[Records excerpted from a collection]
Segment Open

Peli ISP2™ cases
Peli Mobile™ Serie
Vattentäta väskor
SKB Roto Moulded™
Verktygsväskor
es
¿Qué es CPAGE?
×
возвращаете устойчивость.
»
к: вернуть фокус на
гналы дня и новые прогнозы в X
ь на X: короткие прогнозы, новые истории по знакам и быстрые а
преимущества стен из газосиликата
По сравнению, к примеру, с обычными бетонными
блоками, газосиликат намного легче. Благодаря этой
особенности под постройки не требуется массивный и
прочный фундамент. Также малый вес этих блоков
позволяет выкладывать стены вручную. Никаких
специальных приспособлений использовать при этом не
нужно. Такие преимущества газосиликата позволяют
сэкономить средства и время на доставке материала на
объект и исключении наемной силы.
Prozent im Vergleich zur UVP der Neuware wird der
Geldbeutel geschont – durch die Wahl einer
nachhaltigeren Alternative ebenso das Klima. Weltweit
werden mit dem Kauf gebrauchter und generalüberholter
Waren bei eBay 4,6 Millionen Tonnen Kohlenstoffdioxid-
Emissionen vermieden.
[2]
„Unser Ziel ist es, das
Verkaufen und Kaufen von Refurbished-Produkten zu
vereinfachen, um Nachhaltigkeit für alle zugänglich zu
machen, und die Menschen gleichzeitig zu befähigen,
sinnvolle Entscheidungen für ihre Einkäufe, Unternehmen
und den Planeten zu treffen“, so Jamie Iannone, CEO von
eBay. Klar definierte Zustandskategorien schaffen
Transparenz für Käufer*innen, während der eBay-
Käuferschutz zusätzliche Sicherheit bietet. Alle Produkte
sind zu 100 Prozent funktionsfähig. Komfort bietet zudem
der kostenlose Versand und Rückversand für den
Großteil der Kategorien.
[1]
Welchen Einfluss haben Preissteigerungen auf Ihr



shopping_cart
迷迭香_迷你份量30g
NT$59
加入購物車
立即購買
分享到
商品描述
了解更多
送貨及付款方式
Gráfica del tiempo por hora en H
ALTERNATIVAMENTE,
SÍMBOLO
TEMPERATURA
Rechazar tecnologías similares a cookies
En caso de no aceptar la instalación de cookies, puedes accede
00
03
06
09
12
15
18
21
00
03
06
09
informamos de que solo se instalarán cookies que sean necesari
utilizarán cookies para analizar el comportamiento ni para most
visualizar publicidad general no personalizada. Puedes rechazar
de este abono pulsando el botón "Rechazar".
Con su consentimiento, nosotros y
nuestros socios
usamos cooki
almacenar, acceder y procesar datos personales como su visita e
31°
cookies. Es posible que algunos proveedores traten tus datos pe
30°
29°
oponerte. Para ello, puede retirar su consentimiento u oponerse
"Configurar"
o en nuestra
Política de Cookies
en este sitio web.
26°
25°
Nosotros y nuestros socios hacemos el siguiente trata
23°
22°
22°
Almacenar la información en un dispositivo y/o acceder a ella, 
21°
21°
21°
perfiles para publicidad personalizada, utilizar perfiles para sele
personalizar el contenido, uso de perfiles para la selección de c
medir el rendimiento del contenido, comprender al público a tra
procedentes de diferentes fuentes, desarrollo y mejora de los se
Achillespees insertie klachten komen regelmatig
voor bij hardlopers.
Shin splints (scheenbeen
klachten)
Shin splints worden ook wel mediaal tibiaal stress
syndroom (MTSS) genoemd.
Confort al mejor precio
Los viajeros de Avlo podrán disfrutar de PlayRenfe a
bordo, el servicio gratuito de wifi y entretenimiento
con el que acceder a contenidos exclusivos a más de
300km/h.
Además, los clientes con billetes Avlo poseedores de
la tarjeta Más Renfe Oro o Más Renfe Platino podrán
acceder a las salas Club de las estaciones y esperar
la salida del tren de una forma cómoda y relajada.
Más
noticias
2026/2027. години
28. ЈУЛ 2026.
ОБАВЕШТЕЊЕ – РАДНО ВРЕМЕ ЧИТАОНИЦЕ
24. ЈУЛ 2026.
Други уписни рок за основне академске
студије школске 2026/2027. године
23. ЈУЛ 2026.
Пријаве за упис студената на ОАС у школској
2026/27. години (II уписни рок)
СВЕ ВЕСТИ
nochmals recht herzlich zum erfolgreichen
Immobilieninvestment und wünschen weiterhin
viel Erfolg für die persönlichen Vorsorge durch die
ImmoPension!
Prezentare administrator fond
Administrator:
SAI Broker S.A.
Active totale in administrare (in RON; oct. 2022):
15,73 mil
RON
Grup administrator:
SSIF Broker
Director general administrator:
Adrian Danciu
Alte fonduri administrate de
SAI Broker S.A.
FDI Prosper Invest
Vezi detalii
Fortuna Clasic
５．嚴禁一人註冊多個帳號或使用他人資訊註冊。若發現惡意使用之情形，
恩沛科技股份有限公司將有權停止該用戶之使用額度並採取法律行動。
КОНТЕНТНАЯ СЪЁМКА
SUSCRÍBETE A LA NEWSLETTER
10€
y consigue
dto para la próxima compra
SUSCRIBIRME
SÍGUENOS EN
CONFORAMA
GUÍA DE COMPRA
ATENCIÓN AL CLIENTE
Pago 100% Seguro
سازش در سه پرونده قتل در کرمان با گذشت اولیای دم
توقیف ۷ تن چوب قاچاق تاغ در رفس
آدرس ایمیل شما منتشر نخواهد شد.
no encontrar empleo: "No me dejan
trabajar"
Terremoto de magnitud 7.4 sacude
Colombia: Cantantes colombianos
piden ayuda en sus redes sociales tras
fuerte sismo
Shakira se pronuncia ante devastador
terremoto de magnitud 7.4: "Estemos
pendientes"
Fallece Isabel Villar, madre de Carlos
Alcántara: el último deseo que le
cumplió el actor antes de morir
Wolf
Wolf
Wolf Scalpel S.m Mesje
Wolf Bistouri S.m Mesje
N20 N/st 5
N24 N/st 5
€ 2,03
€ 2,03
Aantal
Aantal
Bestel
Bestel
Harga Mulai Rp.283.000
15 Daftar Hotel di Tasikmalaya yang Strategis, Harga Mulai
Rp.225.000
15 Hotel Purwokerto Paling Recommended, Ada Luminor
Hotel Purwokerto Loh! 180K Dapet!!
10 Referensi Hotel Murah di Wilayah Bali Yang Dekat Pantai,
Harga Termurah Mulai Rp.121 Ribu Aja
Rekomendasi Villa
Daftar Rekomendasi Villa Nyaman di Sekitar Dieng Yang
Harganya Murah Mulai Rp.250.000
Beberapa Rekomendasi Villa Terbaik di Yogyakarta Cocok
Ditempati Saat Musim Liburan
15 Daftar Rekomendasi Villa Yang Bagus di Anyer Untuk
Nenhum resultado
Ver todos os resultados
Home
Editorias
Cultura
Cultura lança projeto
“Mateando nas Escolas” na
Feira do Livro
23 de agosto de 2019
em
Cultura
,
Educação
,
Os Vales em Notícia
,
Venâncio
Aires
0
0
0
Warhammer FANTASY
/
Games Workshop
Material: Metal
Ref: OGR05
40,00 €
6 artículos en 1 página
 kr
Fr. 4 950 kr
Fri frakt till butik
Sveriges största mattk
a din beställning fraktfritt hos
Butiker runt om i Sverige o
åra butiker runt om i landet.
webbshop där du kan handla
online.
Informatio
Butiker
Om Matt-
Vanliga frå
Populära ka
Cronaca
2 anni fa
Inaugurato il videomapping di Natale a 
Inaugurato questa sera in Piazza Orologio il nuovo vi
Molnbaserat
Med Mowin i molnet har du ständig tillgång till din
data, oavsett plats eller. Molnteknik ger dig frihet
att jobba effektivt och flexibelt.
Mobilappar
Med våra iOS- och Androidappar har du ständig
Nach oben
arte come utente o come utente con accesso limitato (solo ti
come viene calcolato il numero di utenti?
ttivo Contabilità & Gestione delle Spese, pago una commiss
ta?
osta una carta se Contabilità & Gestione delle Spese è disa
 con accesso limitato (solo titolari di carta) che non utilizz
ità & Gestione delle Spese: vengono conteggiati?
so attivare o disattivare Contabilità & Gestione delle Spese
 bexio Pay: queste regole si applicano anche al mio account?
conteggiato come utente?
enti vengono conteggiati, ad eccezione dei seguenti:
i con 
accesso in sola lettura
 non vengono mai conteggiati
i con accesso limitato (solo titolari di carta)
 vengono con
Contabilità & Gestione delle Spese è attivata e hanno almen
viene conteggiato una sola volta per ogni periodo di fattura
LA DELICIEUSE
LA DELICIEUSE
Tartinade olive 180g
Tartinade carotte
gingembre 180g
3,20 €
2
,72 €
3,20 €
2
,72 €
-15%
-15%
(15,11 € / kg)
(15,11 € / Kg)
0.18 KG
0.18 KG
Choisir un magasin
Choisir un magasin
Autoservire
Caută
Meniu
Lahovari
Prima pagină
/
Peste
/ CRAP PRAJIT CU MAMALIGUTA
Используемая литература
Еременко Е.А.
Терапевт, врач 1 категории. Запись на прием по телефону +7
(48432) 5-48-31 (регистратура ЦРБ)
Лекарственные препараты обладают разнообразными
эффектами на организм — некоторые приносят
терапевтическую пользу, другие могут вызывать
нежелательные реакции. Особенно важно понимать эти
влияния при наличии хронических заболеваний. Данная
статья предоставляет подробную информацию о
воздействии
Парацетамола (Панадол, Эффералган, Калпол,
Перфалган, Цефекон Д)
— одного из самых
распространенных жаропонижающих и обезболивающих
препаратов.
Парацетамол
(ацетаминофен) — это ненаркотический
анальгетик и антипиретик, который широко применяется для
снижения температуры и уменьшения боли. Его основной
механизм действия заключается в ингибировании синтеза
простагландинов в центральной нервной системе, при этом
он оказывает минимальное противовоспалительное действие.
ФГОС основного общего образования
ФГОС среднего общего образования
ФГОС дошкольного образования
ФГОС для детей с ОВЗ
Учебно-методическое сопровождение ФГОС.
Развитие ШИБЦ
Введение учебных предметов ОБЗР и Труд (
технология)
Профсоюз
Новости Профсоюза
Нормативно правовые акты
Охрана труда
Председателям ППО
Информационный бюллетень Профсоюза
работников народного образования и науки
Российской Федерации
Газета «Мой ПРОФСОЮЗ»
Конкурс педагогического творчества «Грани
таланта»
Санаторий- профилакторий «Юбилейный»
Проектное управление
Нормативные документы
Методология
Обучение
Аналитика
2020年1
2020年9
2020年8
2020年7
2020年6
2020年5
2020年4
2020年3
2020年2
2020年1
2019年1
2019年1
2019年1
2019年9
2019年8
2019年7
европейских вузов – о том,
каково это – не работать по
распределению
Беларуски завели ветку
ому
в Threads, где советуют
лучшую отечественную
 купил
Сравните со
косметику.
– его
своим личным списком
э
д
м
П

Segment Closed

- [ACTIVITY]: Make a copy of each line in the records that has the word "splints".

- [RESULT OF THE TASK]:
Shin splints (scheenbeen
Shin splints worden ook wel mediaal tibiaal stress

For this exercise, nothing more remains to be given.